“Why didn’t you do that with me?”
“Were you planning on fixing me up?” he teases. “We seem to have begun our conversation months ago by not lying to each other, which was why I told you the truth about the picture. Do you know how rare that is?”
“Telling the truth? Yes.”
“It’s interesting. We didn’t have these pneumonia patients in the beginning. We had burns in the throats and lungs and a lot of coughing up blood, but that was different, those were emergencies. Why the pneumonia cases now?”
“Do you think that the stuff the men inhaled stayed in their lungs and has only recently grown infectious?”
“Possibly,” he muses, “but the infections should have happened sooner. The body reacts to an unwanted foreign substance by trying to get rid of it—hence infections. That’s why, for instance, you have to get a bullet out of a person as soon as you possibly can.”
She wonders about all the men involved in fighting the fire. To be laid low by pneumonia after having exhibited such bravery seems cruel. Though Grace knows, at least as well as anyone, how cruel nature can be. “You could put up signs,” she says.
“How do you mean?”
“Something like, WERE YOU FIGHTING ON THE FRONT LINE OF THE FIRE? DO YOU COUGH A LOT? IF SO, SEE YOUR PHYSICIAN AS SOON AS POSSIBLE.”
“And put them where?”
“Here for one. Post offices, grocery stores, gas stations, churches, anywhere men go.”
“Anywhere women go, too, since they’re often the ones who get their husbands to a doctor.”
In the waiting room, Grace has the task of telling each patient that Dr. Lighthart will be at least forty minutes with his current case and that he has another waiting for him in an adjacent room. If they would like to leave, she’ll book them first thing in the morning.

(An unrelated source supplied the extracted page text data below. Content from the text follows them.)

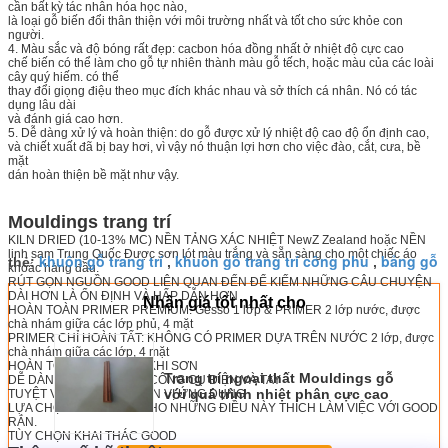
cần bất kỳ tác nhân hóa học nào,
là loại gỗ biến đổi thân thiện với môi trường nhất và tốt cho sức khỏe con
người.
4. Màu sắc và độ bóng rất đẹp: cacbon hóa đồng nhất ở nhiệt độ cực cao
chế biến có thể làm cho gỗ tự nhiên thành màu gỗ tếch, hoặc màu của các loài
cây quý hiếm. có thể
thay đổi giọng điệu theo mục đích khác nhau và sở thích cá nhân. Nó có tác
dụng lâu dài
và đánh giá cao hơn.
5. Dễ dàng xử lý và hoàn thiện: do gỗ được xử lý nhiệt độ cao độ ổn định cao,
và chiết xuất đã bị bay hơi, vì vậy nó thuận lợi hơn cho việc đào, cắt, cưa, bề
mặt
dán hoàn thiện bề mặt như vậy.
Mouldings trang trí
KILN DRIED (10-13% MC) NỀN TẢNG XÁC NHIỆT NewZ Zealand hoặc NỀN
linh sam Trung Quốc Được sơn lót màu trắng và sẵn sàng cho một chiếc áo
khuôn gỗ trang trí
khuôn gỗ trang trí công phu
bảng gỗ
thẻ:
,
,
khoác hàng đầu.
RÚT GỌN NGUỒN GOOD LIÊN QUAN ĐẾN ĐỂ KIẾM NHỮNG CÂU CHUYỆN
DÀI HƠN LÀ ỔN ĐỊNH VÀ HẤP DẪN HƠN
Nhận giá tốt nhất cho
HOÀN TOÀN PRIMER PREMIUM: Gesso 1 lớp & PRIMER 2 lớp nước, được
chà nhám giữa các lớp phủ, 4 mặt
PRIMER CHỈ HOÀN TẤT: KHÔNG CÓ PRIMER DỰA TRÊN NƯỚC 2 lớp, được
chà nhám giữa các lớp, 4 mặt
HOÀN TOÀN TUYỆT VỜI KHI SƠN
Trang trí ngoại thất Mouldings gỗ
DỄ DÀNG LÀM VIỆC VỚI CÔNG CỤ ĐIỆN VÀ TAY
với quá trình nhiệt phân cực cao
TUYỆT VỜI CHO MỘT ĐƠN VỊ ỨNG DỤNG
LỰA CHỌN LÝ TƯỞNG CHO NHỮNG ĐIỀU NÀY THÍCH LÀM VIỆC VỚI GOOD
RẮN.
TÙY CHỌN KHAI THÁC GOOD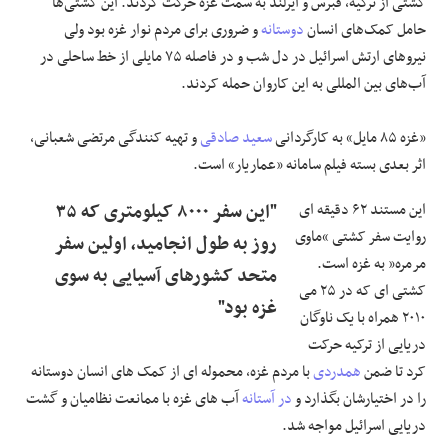
کشتی از ترکیه، قبرس و ایرلند به سمت غزه حرکت کردند. این کشتی‌ها
حامل کمک‌های انسان
دوستانه
و ضروری برای مردم نوار غزه بود ولی
نیروهای ارتش اسرائیل در دل شب و در فاصله ۷۵ مایلی از خط ساحلی در
آب‌های بین المللی به این کاروان حمله کردند.
«غزه ۸۵ مایل» به کارگردانی
سعید صادقی
و تهیه کنندگی مرتضی شعبانی،
اثر بعدی بسته فیلم سامانه «عماریار» است.
این مستند ۶۲ دقیقه ای
"این سفر ۸۰۰۰ کیلومتری که ۳۵
روایت سفر کشتی “ماوی
روز به طول انجامید، اولین سفر
مرمره” به غزه است.
متحد کشورهای آسیایی به سوی
کشتی ای که در ۲۵ می
غزه بود"
۲۰۱۰ همراه با یک ناوگان
دریایی از ترکیه حرکت
کرد تا ضمن
همدردی
با مردم غزه، محموله ای از کمک های انسان دوستانه
را در اختیارشان بگذارد و
در آستانه
آب های غزه با ممانعت نظامیان و گشت
دریایی اسرائیل مواجه شد.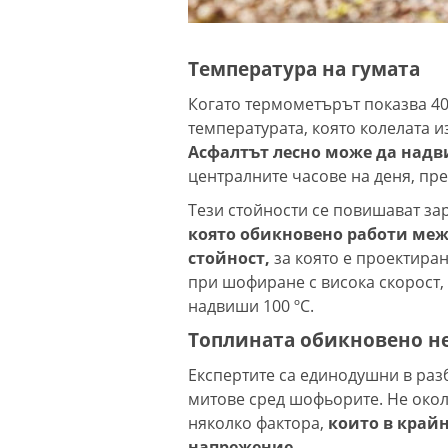
Температура на гумата
Когато термометърът показва 40
температурата, която колелата и
Асфалтът лесно може да надви
централните часове на деня, пр
Тези стойности се повишават за
която обикновено работи межд
стойност,
за която е проектиран
при шофиране с висока скорост, 
надвиши 100 ºC.
Топлината обикновено н
Експертите са единодушни в раз
митове сред шофьорите. Не окол
няколко фактора,
които в край
напрежение.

“I already took one afternoon off. I can’t get another.”
“My mother’s babysitting the kids. I’ll have to wait.”
“Okay,” says a man, coughing badly. “But it won’t be tomorrow. I can’t get time off until next Friday.”
Grace asks the coughing man, who must have come in while she was in the back, to wait a minute. She explores the examining rooms and finds a clean, empty one near the kitchen. “Come with me,” she says when she returns.

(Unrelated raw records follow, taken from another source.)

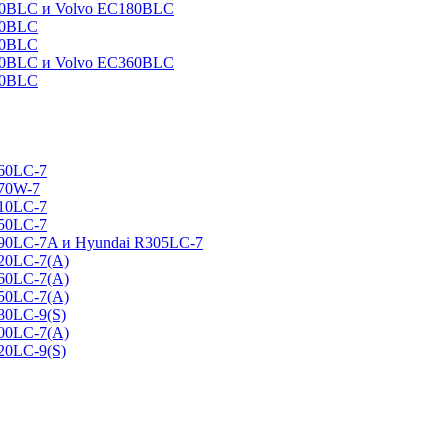
160BLC и Volvo EC180BLC
40BLC
90BLC
330BLC и Volvo EC360BLC
60BLC
160LC-7
170W-7
210LC-7
250LC-7
290LC-7A и Hyundai R305LC-7
320LC-7(A)
360LC-7(A)
450LC-7(A)
80LC-9(S)
500LC-7(A)
20LC-9(S)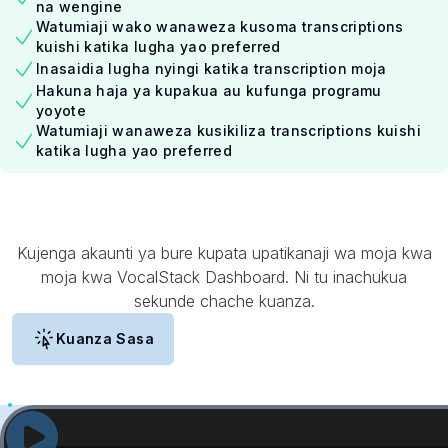
na wengine
Watumiaji wako wanaweza kusoma transcriptions
kuishi katika lugha yao preferred
Inasaidia lugha nyingi katika transcription moja
Hakuna haja ya kupakua au kufunga programu
yoyote
Watumiaji wanaweza kusikiliza transcriptions kuishi
katika lugha yao preferred
Kujenga akaunti ya bure kupata upatikanaji wa moja kwa
moja kwa VocalStack Dashboard. Ni tu inachukua
sekunde chache kuanza.
Kuanza Sasa
Angalia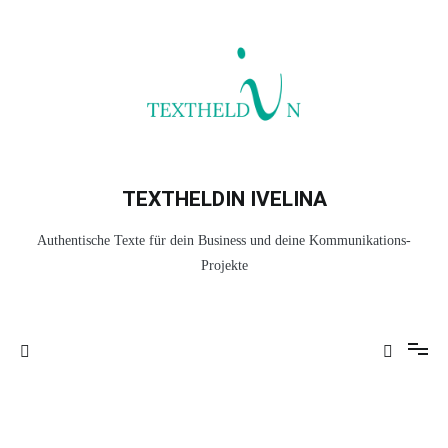
Zum
Inhalt
springen
TEXTHELDIN IVELINA
Authentische Texte für dein Business und deine Kommunikations-
Projekte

She walks him down the corridor and into the room. “Why don’t you lie down here and rest,” she suggests.
“Can’t lie down. Just cough more. Can’t sleep at night less I’m sitting up, and I can’t sleep sitting up.”

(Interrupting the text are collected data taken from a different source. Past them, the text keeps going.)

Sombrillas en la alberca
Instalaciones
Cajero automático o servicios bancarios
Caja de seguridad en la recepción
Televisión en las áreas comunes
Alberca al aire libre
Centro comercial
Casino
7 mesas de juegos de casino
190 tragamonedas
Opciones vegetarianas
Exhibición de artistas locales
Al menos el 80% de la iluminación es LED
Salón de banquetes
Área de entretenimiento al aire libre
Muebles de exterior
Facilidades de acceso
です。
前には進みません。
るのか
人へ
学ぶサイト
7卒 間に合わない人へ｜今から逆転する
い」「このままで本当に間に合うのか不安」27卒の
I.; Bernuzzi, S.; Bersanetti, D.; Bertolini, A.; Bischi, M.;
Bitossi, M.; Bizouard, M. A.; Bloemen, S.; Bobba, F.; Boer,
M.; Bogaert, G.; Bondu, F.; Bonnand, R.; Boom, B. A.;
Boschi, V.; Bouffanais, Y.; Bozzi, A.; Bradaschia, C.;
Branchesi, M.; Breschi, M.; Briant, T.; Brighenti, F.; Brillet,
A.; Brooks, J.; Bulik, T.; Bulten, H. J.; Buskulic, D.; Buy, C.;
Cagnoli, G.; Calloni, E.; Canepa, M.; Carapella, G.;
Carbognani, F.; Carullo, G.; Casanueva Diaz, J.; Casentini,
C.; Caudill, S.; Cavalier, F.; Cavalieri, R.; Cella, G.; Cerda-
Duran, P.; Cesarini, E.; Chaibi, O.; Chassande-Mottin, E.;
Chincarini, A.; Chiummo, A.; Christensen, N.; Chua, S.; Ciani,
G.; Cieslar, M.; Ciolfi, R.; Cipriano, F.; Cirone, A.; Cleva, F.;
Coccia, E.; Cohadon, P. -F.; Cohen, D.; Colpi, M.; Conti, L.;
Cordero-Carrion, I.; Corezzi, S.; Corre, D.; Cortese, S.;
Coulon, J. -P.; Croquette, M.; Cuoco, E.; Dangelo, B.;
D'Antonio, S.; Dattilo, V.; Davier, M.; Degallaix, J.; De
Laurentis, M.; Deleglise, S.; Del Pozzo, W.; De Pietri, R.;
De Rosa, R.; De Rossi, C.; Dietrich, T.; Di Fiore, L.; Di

“Does the cough hurt?” she asks.
“Son of a bitch, it does. Sorry, miss.”
His color is bad; Grace would say gray if asked. He strains for breath. Another case of pneumonia.
“What’s your name?”
“Busby,” he says with a harsh rasp. “Harry Busby.”
She’ll have to have another conversation with Dr. Lighthart about posting signs.
In the evening, Grace leans against the doorframe in her coat, waiting while Dr. Lighthart writes out a check for her. When she opened a bank account, she put in ten dollars. He hands her the check but seems to want her to stay. For the first time since she started working at the clinic, two weeks ago, the waiting room is empty. “Hell of a day,” he says. “Thanks for your help.”
“The man you saw after Mrs. McPeek has pneumonia, doesn’t he?”
“I think we may have a statewide epidemic, or rather a state-long epidemic. If we could just get the men to come in sooner, before they’re so compromised…”
“That man will die?” she asks.
“I’d be surprised if he didn’t. He could hardly breathe when I saw him. He’ll get closer observation at the hospital, and they have better equipment. We need an X-ray machine for the clinic. Listen, let me drive you home.”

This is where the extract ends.